One example used by others to show you are wrong deals with light spheres emitted from a star and the speed of that light is measured from two locations in Earth's orbit around the sun, one while the Earth is moving away from the star and one while the Earth is moving toward the star. I assume the wave length of the measured light is slightly red/blue shifted depending on the Earth's relative motion to the star, but they are saying that the speed of the light was measured to be the same in both cases which confirms SR.

I suggest that there is an all new coordinate system within which your scenario is playing out. It would be a coordinate system where measurements made in the SR example of light from a distant star would be subjected to mathematical equations that would transform their measurements so they agreed with what your measurements would show, if you were to measure the speed of light from that distant star using your logic. Do you follow this reasoning?

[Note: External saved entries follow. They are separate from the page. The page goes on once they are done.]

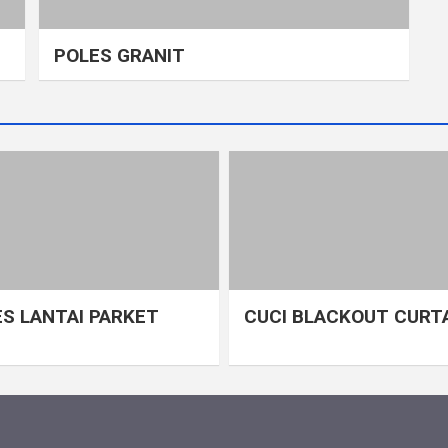
POLES GRANIT
S LANTAI PARKET
CUCI BLACKOUT CURT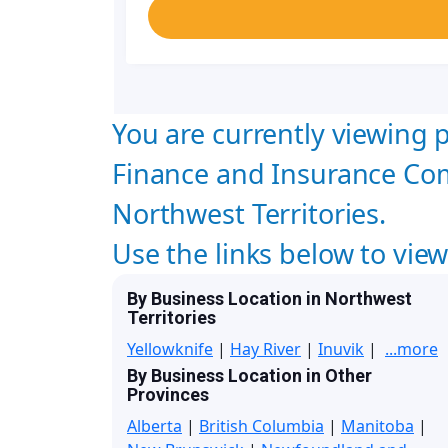
You are currently viewing p
Finance and Insurance Co
Northwest Territories.
Use the links below to vie
By Business Location in Northwest
Territories
Yellowknife
|
Hay River
|
Inuvik
|
...more
By Business Location in Other
Provinces
Alberta
|
British Columbia
|
Manitoba
|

To move on to that analysis, can you envision a graphic that would lay out how to measure the same light sphere coming from a distant star from two perspectives, moving toward that star, and moving away from that star, using your logic? I think you are saying that the speed of that light will be c from the point in space where the light sphere you measure was emitted (not from where the star is), but that the measurement from the two different Earth boxes will show the speed of the star light to be different when we are moving toward the light sphere compared to when we are moving away from the light sphere. Is that correct? Then if we apply the MD transformation equations to their measurement they would agree with yours.

This doesn't mean you have reality on your side, lol. It just means that it is possible to use SR measurements to determine MD measurements, and vice versa. The difference between the two will then quantify the different "realities" represented by each coordinate system.